The contract the town has with the dealer is for five years, starting last year, and can be extended for two additional years beyond that, giving the town fixed prices on the vehicles.
Tuesday, March 8, 2005
Suicide pact alleged in double stabbing
SCARBOROUGH (March 8, 2005): Police believe a 15-year-old Scarborough girl and a 20-year-old Scarborough woman suffered stab wounds Tuesday in the woods off Route 114 because of a suicide pact.
Police found the two in the woods next to the Scarborough Public Library, after the older of the two, Barbara Kring, called from her cell phone just before 5 p.m. Tuesday to report that she and a friend were bleeding and needed help, according to police.
Kring is a 2004 graduate of Scarborough High School. The 15-year-old is a freshman at the school.
Scarborough Police Chief Robbie Moulton said Tuesday night that the two females were the only people involved in the incident. He did not know whether one or both of them used the knife police recovered and believe to be the only weapon involved.
What information the police do have so far comes from brief conversations officers had with the women before ambulances took them to Maine Medical Center, where both underwent surgery Tuesday night.
Both were listed in stable condition Wednesday afternoon, police said.
A family member of Kring’s declined to comment when reached by phone Wednesday.
Keith Matassa, coordinator of marine mammal rehabilitation at the University of New England, said Kring was “a great person” and “a really, really good volunteer” for the program, where she has helped treat stranded seals for three years.
A relative of the 15-year-old also declined to comment for this story.
Kring told dispatchers that the pair had a poisonous substance with them, according to police.
Police did recover an unknown liquid at the scene, and sent it to a lab for identification. The substance was not identified by press time, and police were not sure whether either of the women had injected the substance, though two syringes were recovered from the scene.
Grover said police didn't know the nature of the relationship between the two young women. He said police had not yet fully interviewed them, and were withholding some information until the end of the inquiry.
"It is part of an ongoing investigation," Grover said. No charges have been filed.
Scarborough police officials kept the Maine State Police abreast of events through Wednesday morning, before it became clear that both women would survive.
The Maine State Police has jurisdiction over murder investigations throughout the state, except in Portland. But Wednesday, state and local police agreed Scarborough's detectives should handle the case, Grover said.
At Scarborough High School Wednesday, students could get counseling if they needed it, said Principal Andrew Dolloff. The school has several staff members who are trained to help students affected by these types of incidents.
Dolloff said early in the morning he happened past the guidance area and noticed that a couple of the counselors were meeting with small groups of students.
But, for the most part, the school ran normally.

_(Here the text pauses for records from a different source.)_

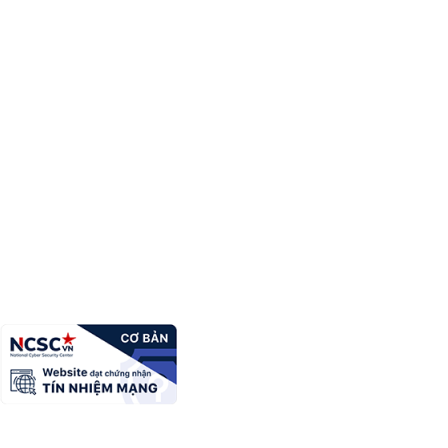
Sở Nông nghiệp và Môi trường tỉnh Lạng Sơn
Giấy phép số:
20 / GP-TTĐT ngày 12/03/2015 của Cục phát
thanh, truyền hình và điện tử thông tin Cơ quan thường trực: Văn
phòng Ủy ban nhân dân tỉnh Lạng Sơn.
Chịu trách nhiệm:
Ông Nguyễn Hữu Chiến - Giám đốc Sở
Địa chỉ:
Trụ sở 1: Số 118 đường Ba Sơn, phường Tam Thanh, tỉnh
Lạng Sơn/Trụ Sở 2: Số 05 đường Lý Thái Tổ, phường Đông Kinh,
tỉnh Lạng Sơn
Điện thoại:
(084-0205) 3870327/(084-0205) 3870353
Fax:
(084-0205) 3870327/(084-0205) 3870353
Email:
stnmt@langson.gov.vn/sonnptnt@langson.gov.vn
Copyright Ⓒ Cổng thông tin điện tử tỉnh Lạng Sơn. All Rights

There was no formal announcement to students about the incident.
"It's not that you try to downplay the significance ... but we do try to reduce the amount of hysteria or misinformation that is out there," he said.
The location, just yards from the Scarborough Public Library, is a wooded area within view of Wentworth Intermediate School and the Scarborough Middle School.

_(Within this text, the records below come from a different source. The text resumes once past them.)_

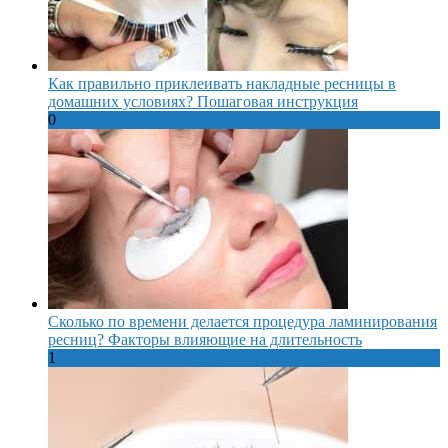
Как правильно приклеивать накладные ресницы в
домашних условиях? Пошаговая инструкция
0
Сколько по времени делается процедура ламинирования
ресниц? Факторы влияющие на длительность
1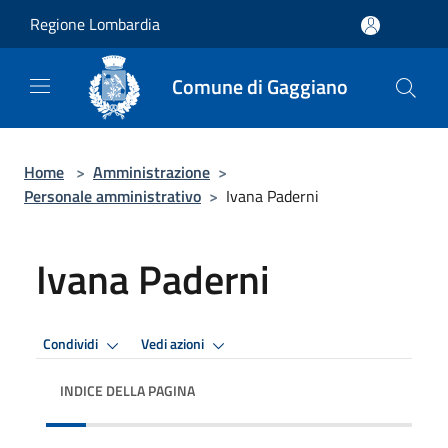
Salta al contenuto principale
Regione Lombardia
Comune di Gaggiano
Home
>
Amministrazione
>
Personale amministrativo
>
Ivana Paderni
Ivana Paderni
Condividi
Vedi azioni
INDICE DELLA PAGINA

The general area – and especially the library – is a common place for students and young people to congregate in the afternoons.

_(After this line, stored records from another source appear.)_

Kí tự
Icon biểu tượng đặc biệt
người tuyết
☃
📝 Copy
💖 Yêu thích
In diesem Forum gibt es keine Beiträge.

"It was like Grand Central Station yesterday," said Assistant Library Director Susan Winch Wednesday.
Library staff were expecting to close early because of the bad weather, and were telling kids to arrange to get picked up before 5 p.m.
"There were just tons of kids in and out and in and out," Winch said. She said she did not know Kring or the other girl involved, and said that library staff often don't know the names of all the kids who spend time in the building after school.
She said "nothing unusual" happened at the library throughout the afternoon.